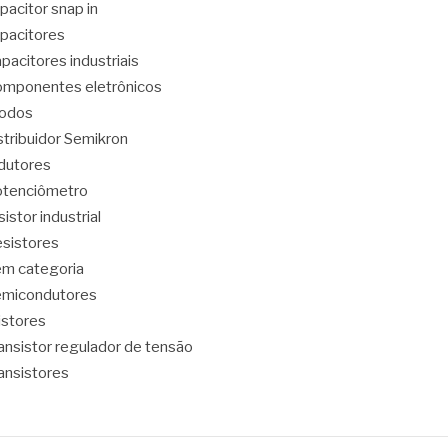
pacitor snap in
pacitores
pacitores industriais
mponentes eletrônicos
iodos
stribuidor Semikron
dutores
tenciômetro
sistor industrial
sistores
m categoria
emicondutores
ristores
ansistor regulador de tensão
ansistores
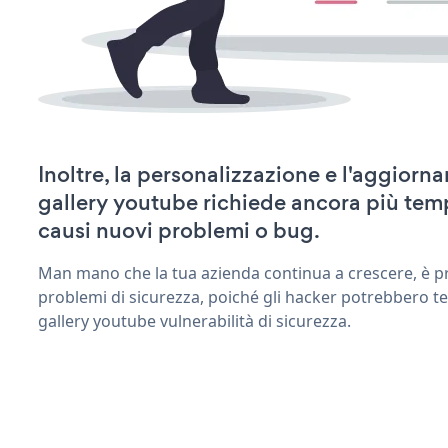
Inoltre, la personalizzazione e l'aggiorn
gallery youtube richiede ancora più tem
causi nuovi problemi o bug.
Man mano che la tua azienda continua a crescere, è pr
problemi di sicurezza, poiché gli hacker potrebbero te
gallery youtube vulnerabilità di sicurezza.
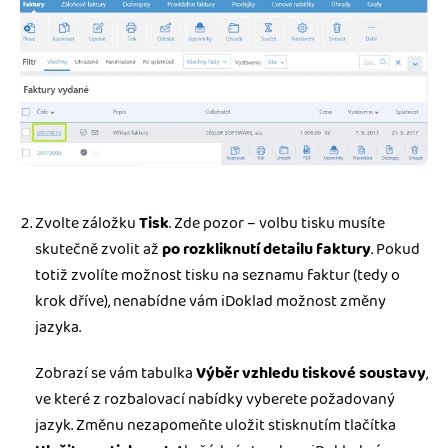
Zvolte záložku
Tisk
. Zde pozor – volbu tisku musíte
skutečně zvolit až
po rozkliknutí detailu faktury
. Pokud
totiž zvolíte možnost tisku na seznamu faktur (tedy o
krok dříve), nenabídne vám iDoklad možnost změny
jazyka.
Zobrazí se vám tabulka
Výběr vzhledu tiskové soustavy
,
ve které z rozbalovací nabídky vyberete požadovaný
jazyk. Změnu nezapomeňte uložit stisknutím tlačítka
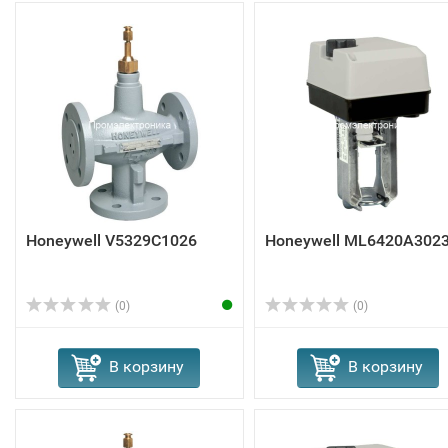
Honeywell V5329C1026
Honeywell ML6420A302
(0)
(0)
В корзину
В корзину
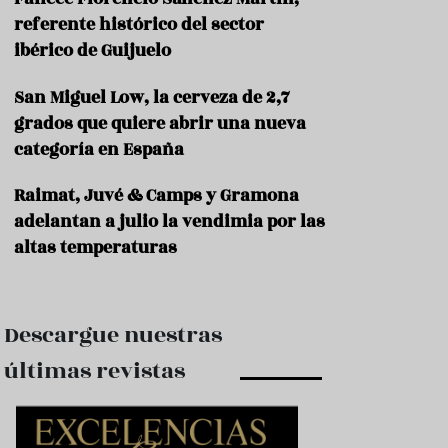
e
s
referente histórico del sector
t
ibérico de Guijuelo
a
u
San Miguel Low, la cerveza de 2,7
r
a
grados que quiere abrir una nueva
n
categoría en España
t
e
s
Raimat, Juvé & Camps y Gramona
adelantan a julio la vendimia por las
F
altas temperaturas
o
r
m
a
c
Descargue nuestras
i
ó
últimas revistas
n
C
o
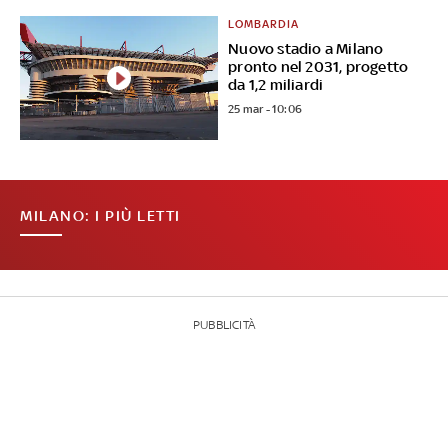
LOMBARDIA
Nuovo stadio a Milano
pronto nel 2031, progetto
da 1,2 miliardi
25 mar - 10:06
MILANO: I PIÙ LETTI
PUBBLICITÀ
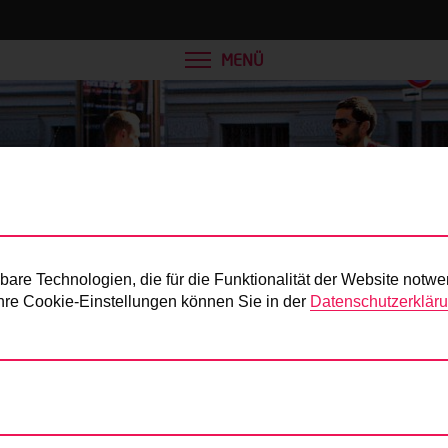
MENÜ
Presse
re Technologien, die für die Funktionalität der Website notwe
 Ihre Cookie-Einstellungen können Sie in der
Datenschutzerklär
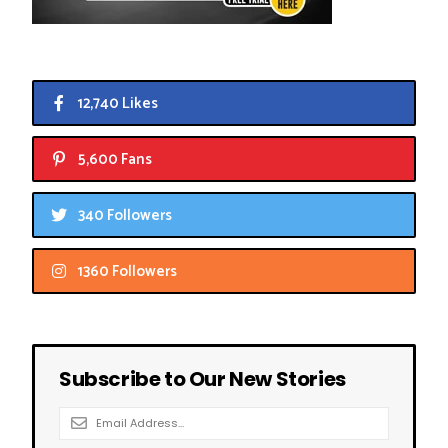
12,740 Likes
5,600 Fans
340 Followers
1360 Followers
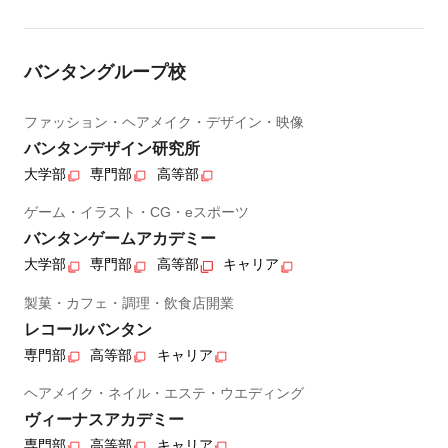
バンタングループ校
ファッション・ヘアメイク・デザイン・映像
バンタンデザイン研究所
大学部
専門部
高等部
ゲーム・イラスト・CG・eスポーツ
バンタンゲームアカデミー
大学部
専門部
高等部
キャリア
製菓・カフェ・調理・飲食店開業
レコールバンタン
専門部
高等部
キャリア
ヘアメイク・ネイル・エステ・ウエディング
ヴィーナスアカデミー
専門部
高等部
キャリア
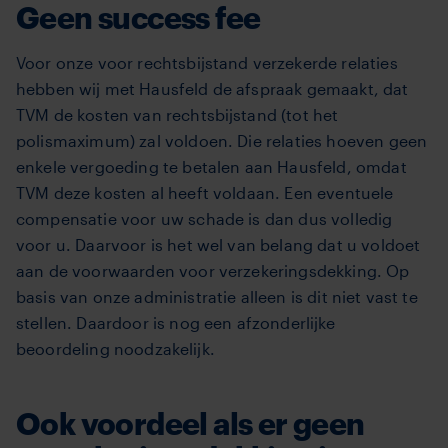
Geen success fee
Voor onze voor rechtsbijstand verzekerde relaties
hebben wij met Hausfeld de afspraak gemaakt, dat
TVM de kosten van rechtsbijstand (tot het
polismaximum) zal voldoen. Die relaties hoeven geen
enkele vergoeding te betalen aan Hausfeld, omdat
TVM deze kosten al heeft voldaan. Een eventuele
compensatie voor uw schade is dan dus volledig
voor u. Daarvoor is het wel van belang dat u voldoet
aan de voorwaarden voor verzekeringsdekking. Op
basis van onze administratie alleen is dit niet vast te
stellen. Daardoor is nog een afzonderlijke
beoordeling noodzakelijk.
Ook voordeel als er geen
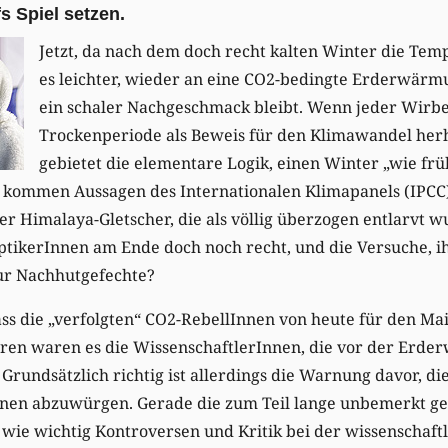
s Spiel setzen.
Jetzt, da nach dem doch recht kalten Winter die Temp
es leichter, wieder an eine CO2-bedingte Erderwärm
ein schaler Nachgeschmack bleibt. Wenn jeder Wirb
Trockenperiode als Beweis für den Klimawandel her
gebietet die elementare Logik, einen Winter „wie fr
zu kommen Aussagen des Internationalen Klimapanels (IPC
r Himalaya-Gletscher, die als völlig überzogen entlarvt w
ptikerInnen am Ende doch noch recht, und die Versuche, i
ur Nachhutgefechte?
ss die „verfolgten“ CO2-RebellInnen von heute für den Ma
ahren waren es die WissenschaftlerInnen, die vor der Erd
 Grundsätzlich richtig ist allerdings die Warnung davor, di
nnen abzuwürgen. Gerade die zum Teil lange unbemerkt ge
 wie wichtig Kontroversen und Kritik bei der wissenschaft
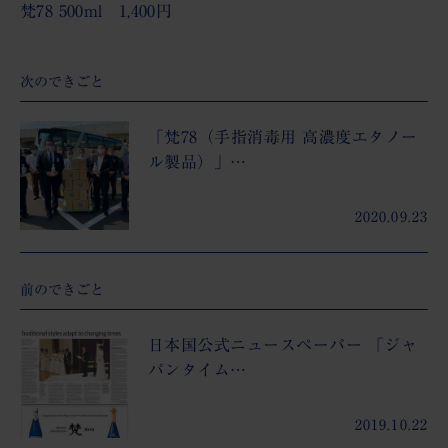
梵78 500ml 1,400円
次のできごと
「梵78（手指消毒用 高濃度エタノー
ル製品）」…
2020.09.23
前のできごと
日本国公式ニュースペーパー 「ジャ
パンタイム…
2019.10.22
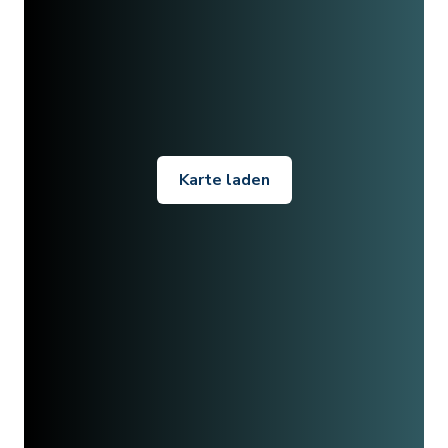
Karte laden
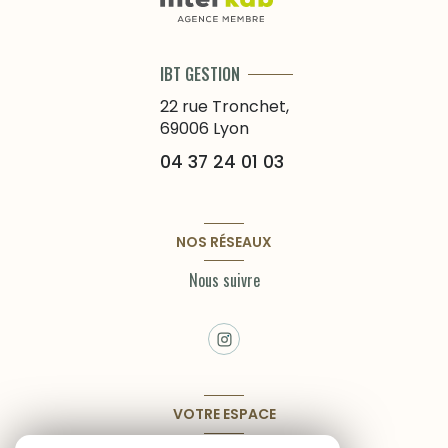
IBT GESTION
22 rue Tronchet,
69006
Lyon
04 37 24 01 03
NOS RÉSEAUX
Nous suivre
VOTRE ESPACE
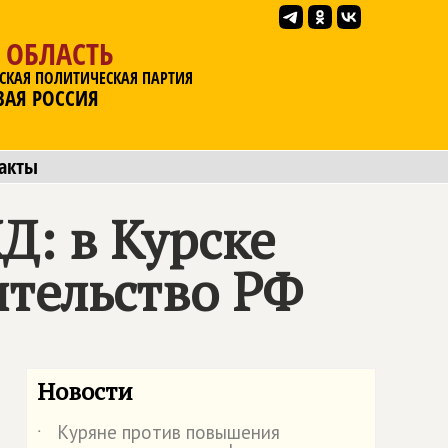
 ОБЛАСТЬ
СКАЯ ПОЛИТИЧЕСКАЯ ПАРТИЯ
ВАЯ РОССИЯ
акты
Д: в Курске
ительство РФ
Новости
Куряне против повышения
˙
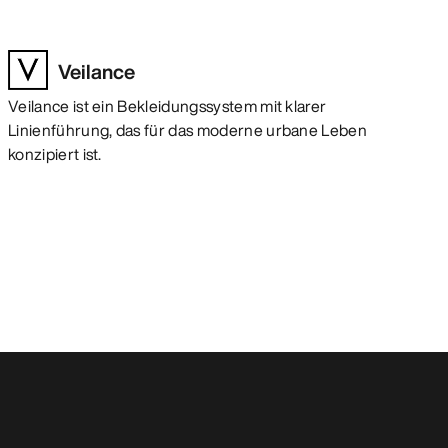
Veilance
Veilance ist ein Bekleidungssystem mit klarer
Linienführung, das für das moderne urbane Leben
konzipiert ist.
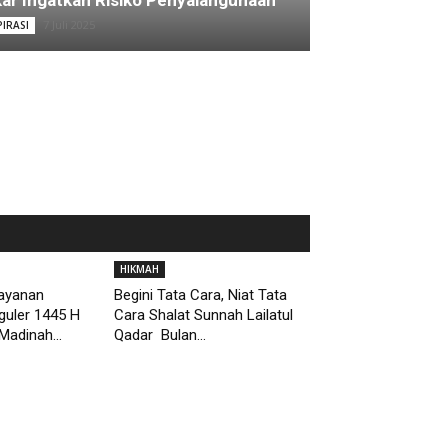
ar Ingatkan Risiko Penyalahgunaan
7 Juli 2025
PIRASI
HIKMAH
Layanan
Begini Tata Cara, Niat Tata
guler 1445 H
Cara Shalat Sunnah Lailatul
Madinah...
Qadar Bulan...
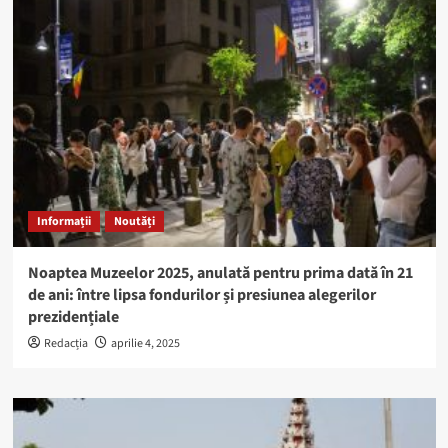
Informații
Noutăți
Noaptea Muzeelor 2025, anulată pentru prima dată în 21
de ani: între lipsa fondurilor și presiunea alegerilor
prezidențiale
Redacția
aprilie 4, 2025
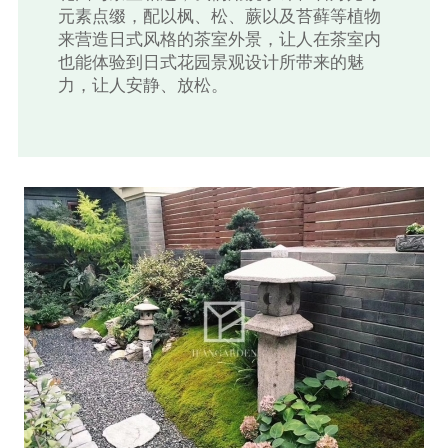
元素点缀，配以枫、松、蕨以及苔藓等植物
来营造日式风格的茶室外景，让人在茶室内
也能体验到日式花园景观设计所带来的魅
力，让人安静、放松。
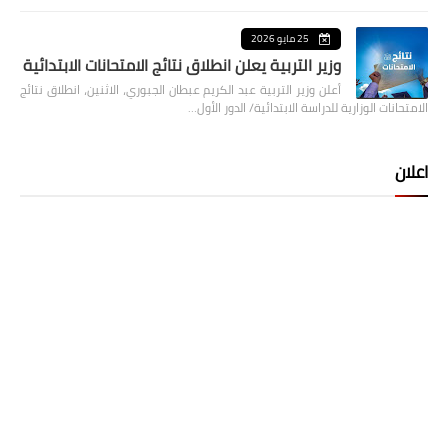
25 مايو 2026
وزير التربية يعلن انطلاق نتائج الامتحانات الابتدائية
أعلن وزير التربية عبد الكريم عبطان الجبوري، الاثنين، انطلاق نتائج
الامتحانات الوزارية للدراسة الابتدائية/ الدور الأول…
اعلان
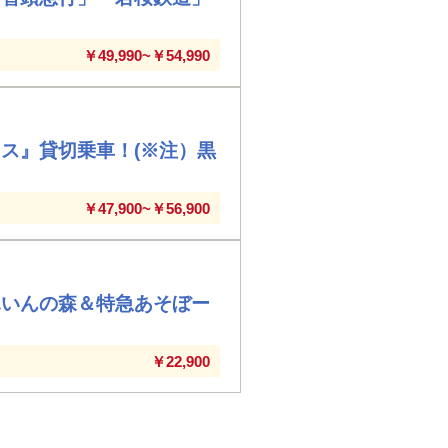
￥49,990~￥54,990
ス』貸切乗車！(※注）黒
￥47,900~￥56,900
ふいんの森＆特急あそぼー
￥22,900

⁂

**Problem to work on**: Please restate the lines above exactly, starting at the first line of the data and stopping at the line containing "Inoltre, la personalizzazione e l'aggiorn", which is included. Omit pictures.

**Solution for this task**:
pacitor snap in
pacitores
pacitores industriais
mponentes eletrônicos
iodos
stribuidor Semikron
dutores
tenciômetro
sistor industrial
sistores
m categoria
emicondutores
ristores
ansistor regulador de tensão
ansistores
Inoltre, la personalizzazione e l'aggiorn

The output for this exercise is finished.